Panic seems the default setting among a defence capable of caving in under the most modest pressure. Clearances are hurried, possession is surrendered, mistakes have become routine. It’s all a far cry from the tightly-organised rearguard which kept six consecutive clean sheets back in October. The spirit remains intact but a punishing injury list has apparently sapped confidence and resolve. Gillingham were the latest opponents who seemed capable of scoring every time they crossed the halfway line.

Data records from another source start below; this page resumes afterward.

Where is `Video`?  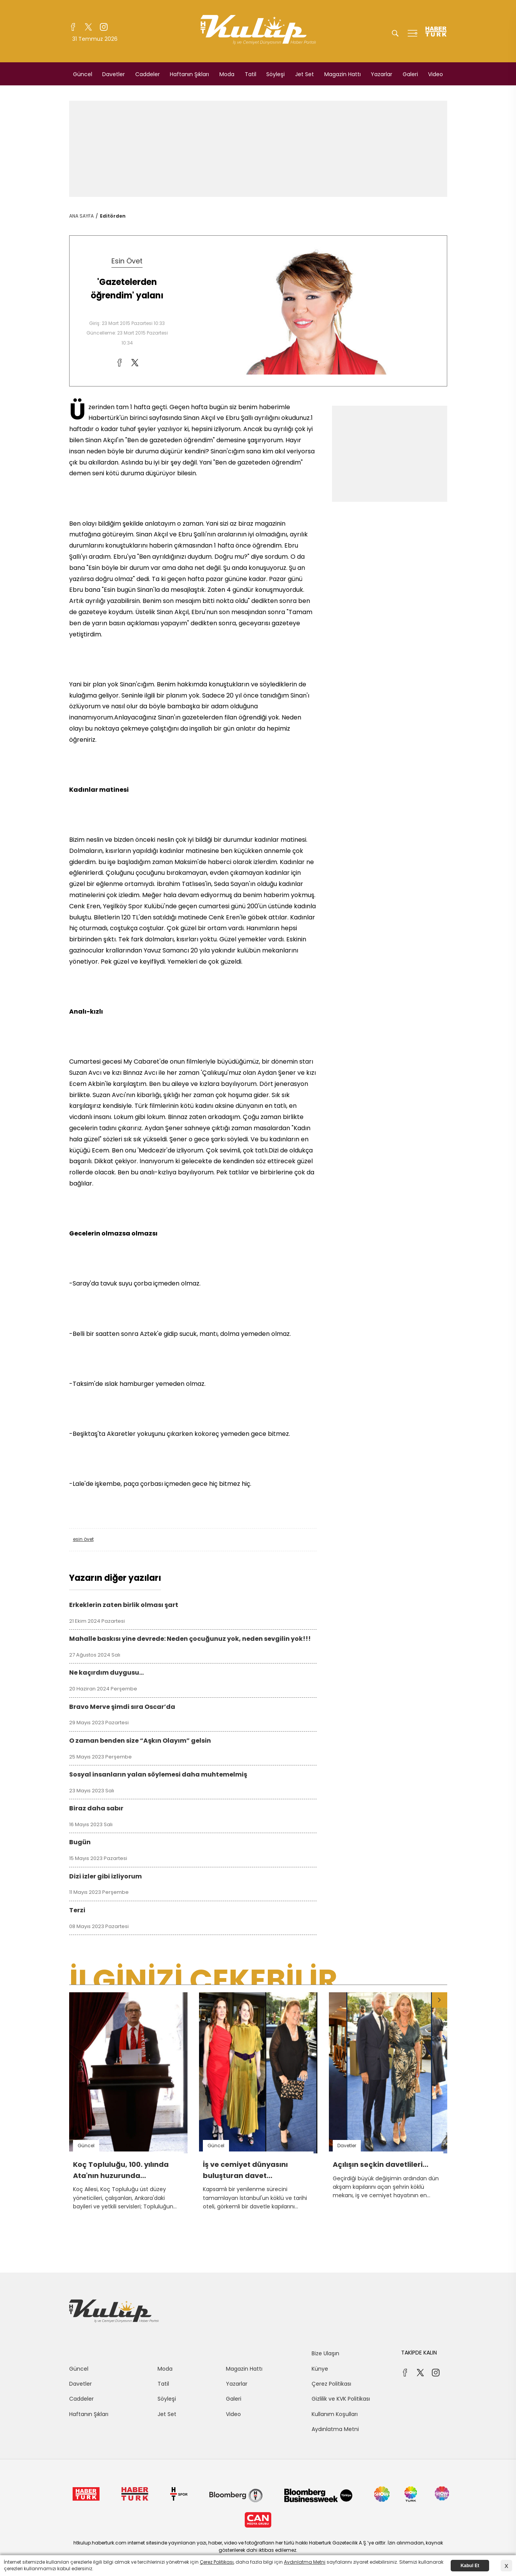 Video is located at coordinates (435, 74).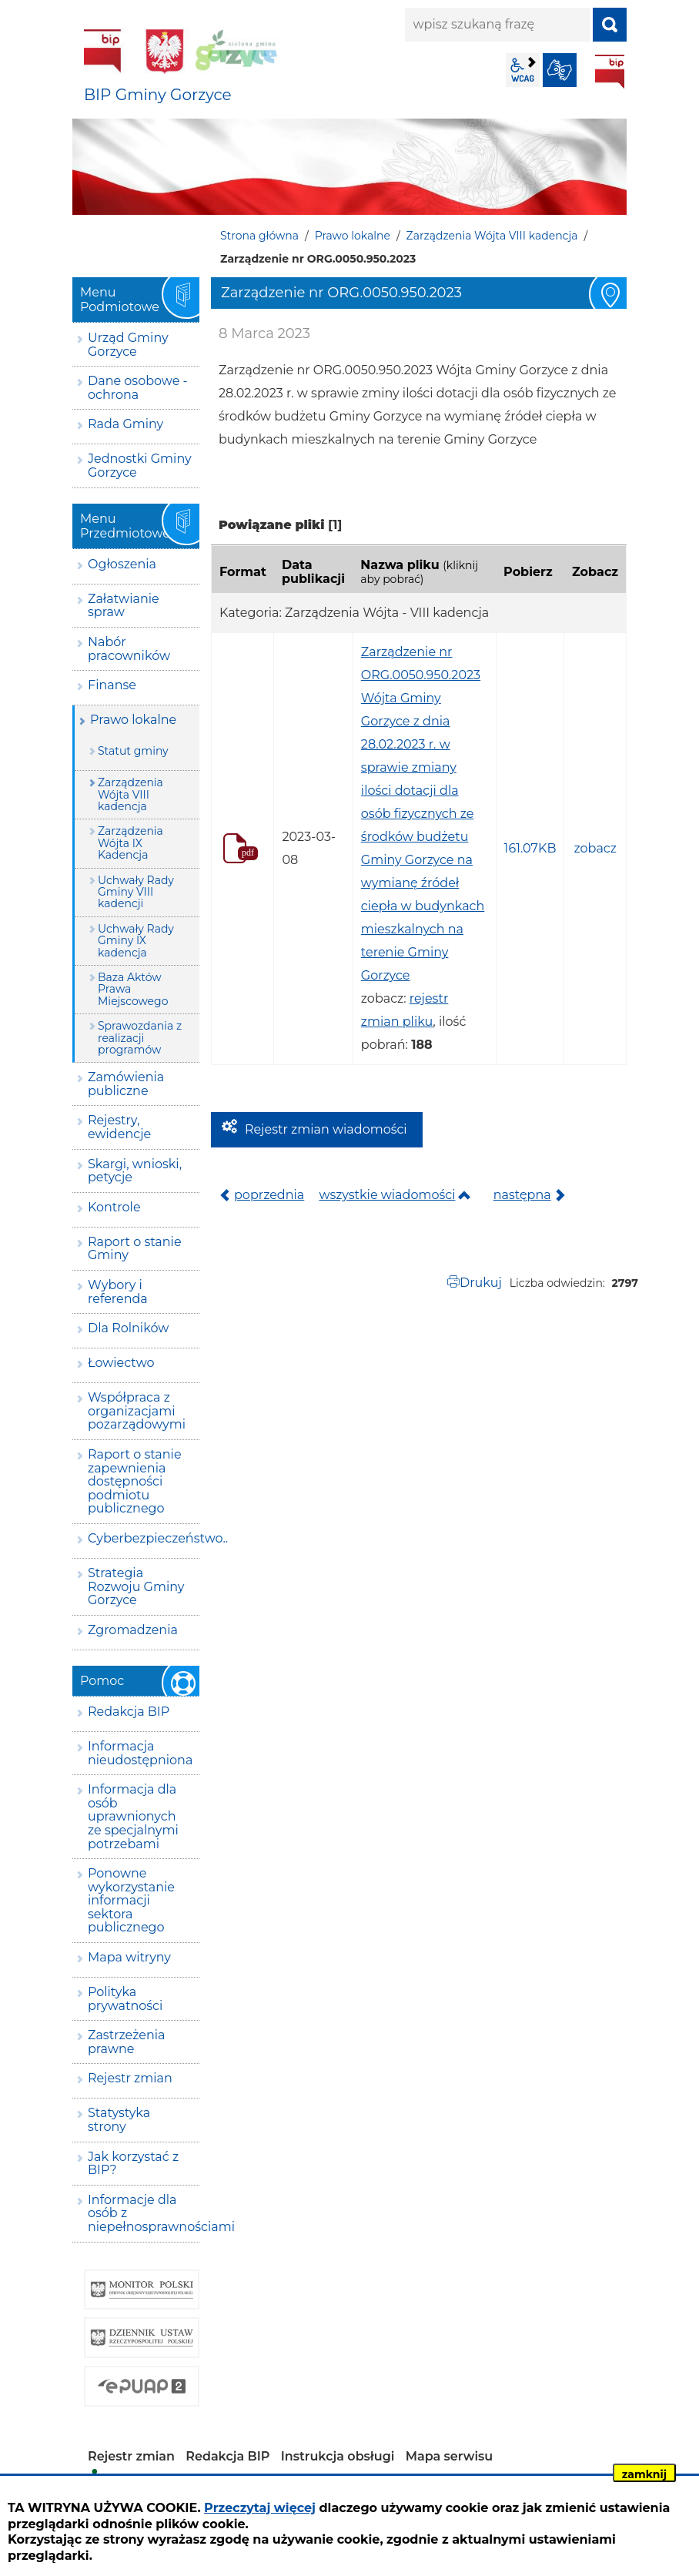 This screenshot has height=2576, width=699. What do you see at coordinates (140, 1038) in the screenshot?
I see `Sprawozdania z realizacji programów` at bounding box center [140, 1038]. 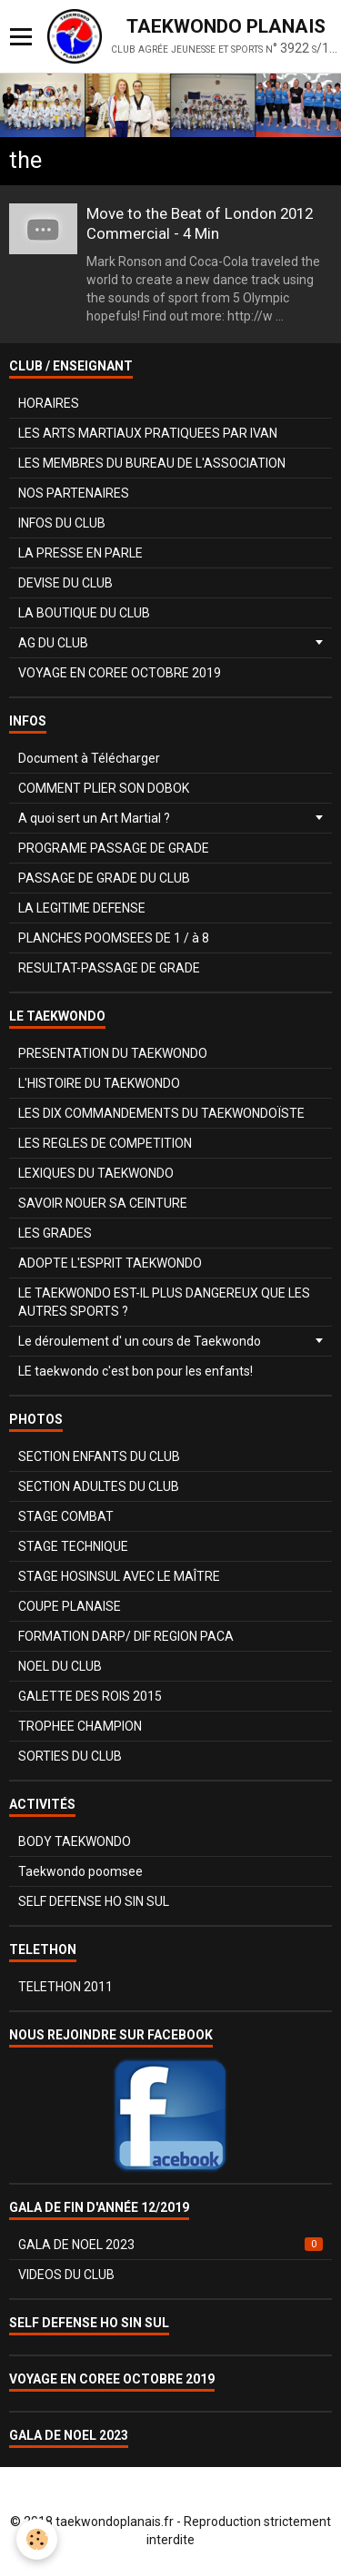 What do you see at coordinates (66, 1516) in the screenshot?
I see `STAGE COMBAT` at bounding box center [66, 1516]. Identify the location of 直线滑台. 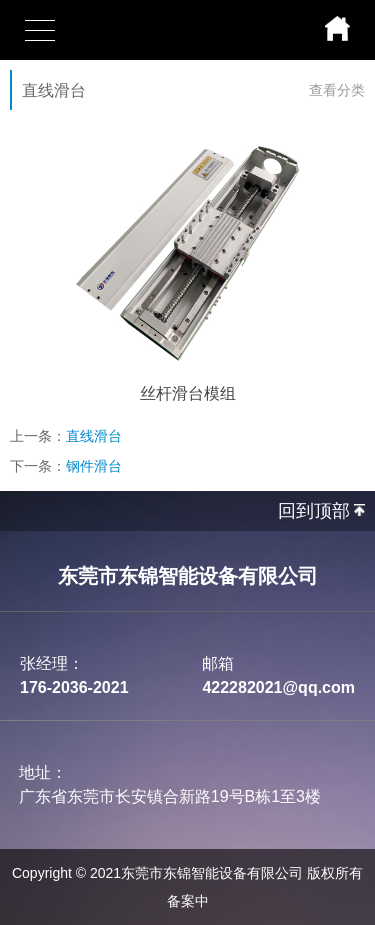
(94, 436).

It’s only fair to point out that the Addicks are tasty enough going forward. In Aneke and Stockley, they have a lively pair of front runners, who were well served by Andrew Shinnie, Millar and, until his untimely departure on 26 minutes, by the constantly improving Jake Forster-Caskey. Both forwards scored, with Stockley’s fine equaliser shortly after the break inspiring hope that the initiative had been seized by Lee Bowyer’s resurgent side; hope that was extinguished by Aneke’s needless dismissal, at which point the pendulum swung decisively back to Steve Evans’ Medway men. It couldn’t have settled in less popular hands but Evans knew what to do with it.

The Addicks’ second leveller was less spectacular than any of Gills’ goals but it was thoughtfully designed and coolly executed. The creativity was supplied by Shinnie, whose tailored cross from the right practically demanded it be treated accordingly. Timing his jump expertly, Stockley headed deliberately back across Bonham into the right corner.

The Gills were now sitting ducks, with Evans a particularly plump target, oven-ready to be picked off. But thanks to Aneke and Dempsey, it all went wrong again. We should have known better…

Charlton: Amos, Gunter, Oshilaja, Pearce, Purrington (Schwartz 82), Millar, Forster-Caskey (Jaiysimi 25), Pratley (Morgan 90), Shinnie, Stockley, Aneke. Not used: Maynard-Brewer, Harness, Matthews, Smith, Watson. Booked: Purrington, Aneke (2).

Gillingham: Bonham, Jackson, Cundy, Tucker, Ogilvie, Dempsey, O’Keefe, (McKenzie 59), Lee, O’Connor, Oliver (McDonald 90), Akinde. Not used: Bastien, Morton, Willock, Johnson, Maghoma. Booked: Jackson, McKenzie.